Power Simulation Package

Power simulation package can be used for two purposes:

Type I error: The user can test the performance of the association tests with respect to the control of Type I error under different sequencing settings, e.g. different combinations of read depths with varying sample sizes, different base calling errors. In this setting odds ratio (\(OR\)) for a binary trait analysis is set to 1, and the proportion of variation explained by the genetic effect (\(R^2\)-coefficient of determination) for quantitative trait analysis is set to 0.

Power analysis: The user can calculate the minimum sample size required to detect a prespecified effect size, e.g. \(OR=1.2\) for a binary trait analysis and (\(R^2=0.1\) for quantitative trait analysis.

Parameters

Many parameters are unique to the simulation package. Please check the relevant section for information regarding parameters not specific to this component.

Phenotype and Cohort Parameters

Data can be simulated for either a case-control phenotype or a Normally distributed quantitative phenotype. The mean and standard deviation of the Normal phenotype can be altered but these parameters have little to no influence on the result. Groups of individuals are specified in a table. The size of each group can be a single value or a range (annotated as two numbers separated by a colon “:”, e.g. 500:1500). If a range is given, the simulation will run multiple times with the sample size of the group increasing from the low end of the range to the high end. The “Cohort” column of the table indicates case/control status or will simply say “quantitative” depending on the distribution of the phenotype. The “Mean Depth” and “Depth SD” refer to the average read depth and standard deviation for each simulated group. The package will simulate a set of reads for each variant and the read depth will be sampled from a Normal distribution with these parameters. “Error Rate” is the base calling error rate. A value of 0.01 means that 1% of all the reads will report an incorrect base call for a given variant.

Variant Parameters

Effect size (odds ratio for case-control and \(R^2\) correlation for quantitative) determines the strength of the relationship between the genotype and the phenotype. An odds ratio of 1 or an \(R^2\) of 0 is what is used to simulate data under the null hypothesis (no association). A range of minor allele frequencies (MAFs) must also be provided. For each variant, the true MAF is selected uniformly at random for each variant. The minor allele is always simulated to be the causal variant.

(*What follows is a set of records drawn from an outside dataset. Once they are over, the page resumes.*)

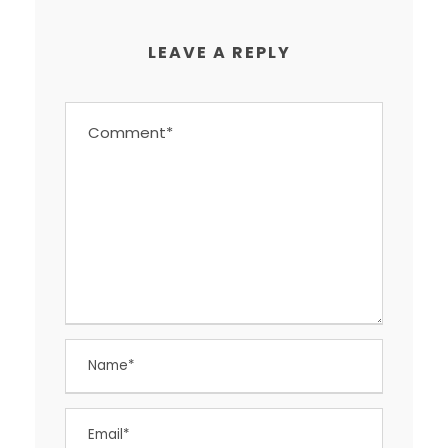
LEAVE A REPLY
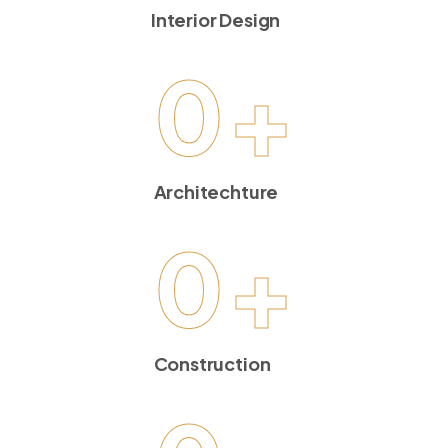
Interior Design
0
+
Architechture
0
+
Construction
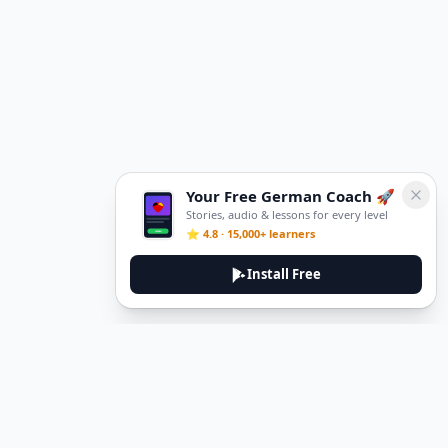
Your Free German Coach 🚀
Stories, audio & lessons for every level
⭐ 4.8 · 15,000+ learners
Install Free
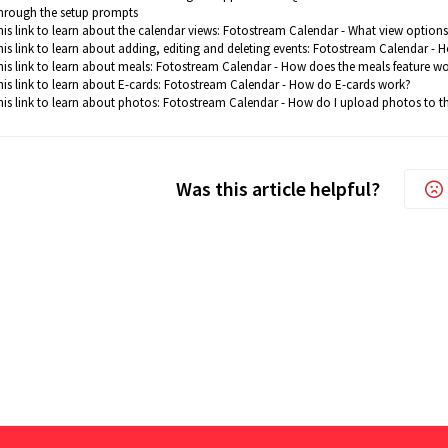
hrough the setup prompts
his link to learn about the calendar views:
Fotostream Calendar - What view options 
his link to learn about adding, editing and deleting events:
Fotostream Calendar - Ho
his link to learn about meals:
Fotostream Calendar - How does the meals feature w
is link to learn about E-cards:
Fotostream Calendar - How do E-cards work?
his link to learn about photos:
Fotostream Calendar - How do I upload photos to t
Was this article helpful?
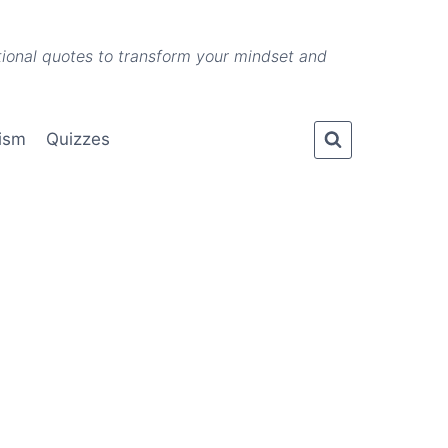
ational quotes to transform your mindset and
lism
Quizzes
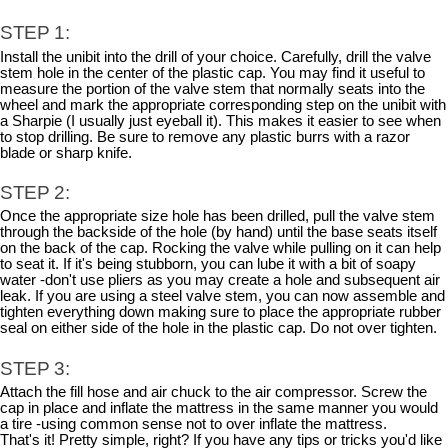
STEP 1:
Install the unibit into the drill of your choice. Carefully, drill the valve
stem hole in the center of the plastic cap. You may find it useful to
measure the portion of the valve stem that normally seats into the
wheel and mark the appropriate corresponding step on the unibit with
a Sharpie (I usually just eyeball it). This makes it easier to see when
to stop drilling. Be sure to remove any plastic burrs with a razor
blade or sharp knife.
STEP 2:
Once the appropriate size hole has been drilled, pull the valve stem
through the backside of the hole (by hand) until the base seats itself
on the back of the cap. Rocking the valve while pulling on it can help
to seat it. If it's being stubborn, you can lube it with a bit of soapy
water -don't use pliers as you may create a hole and subsequent air
leak. If you are using a steel valve stem, you can now assemble and
tighten everything down making sure to place the appropriate rubber
seal on either side of the hole in the plastic cap. Do not over tighten.
STEP 3:
Attach the fill hose and air chuck to the air compressor. Screw the
cap in place and inflate the mattress in the same manner you would
a tire -using common sense not to over inflate the mattress.
That's it! Pretty simple, right? If you have any tips or tricks you'd like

Phenotype and Cohort Parameters

High/low cut-off defines the value which discriminates between high and low read depth groups. A high/low cut-off of 30 indicates that cohorts with a mean read depth less than 30x will be considered a low read depth cohort. This parameter is used by vRVS. Changing the number of steps alters the sample size increment on the cohort table (e.g. given a sample size of 500:1500 defined for controls and steps=3, three sets of simulations will run with the number of controls as 500, 1000 and 1500). The results will be saved and plotted on the sample size versus power graph.

Output

The program generates a Q-Q plot and histograms of the p-values when Type I error rate is of interest. For power analysis, the relationship between power and sample size can be studied by changing the step size and the sample size values in the cohort table.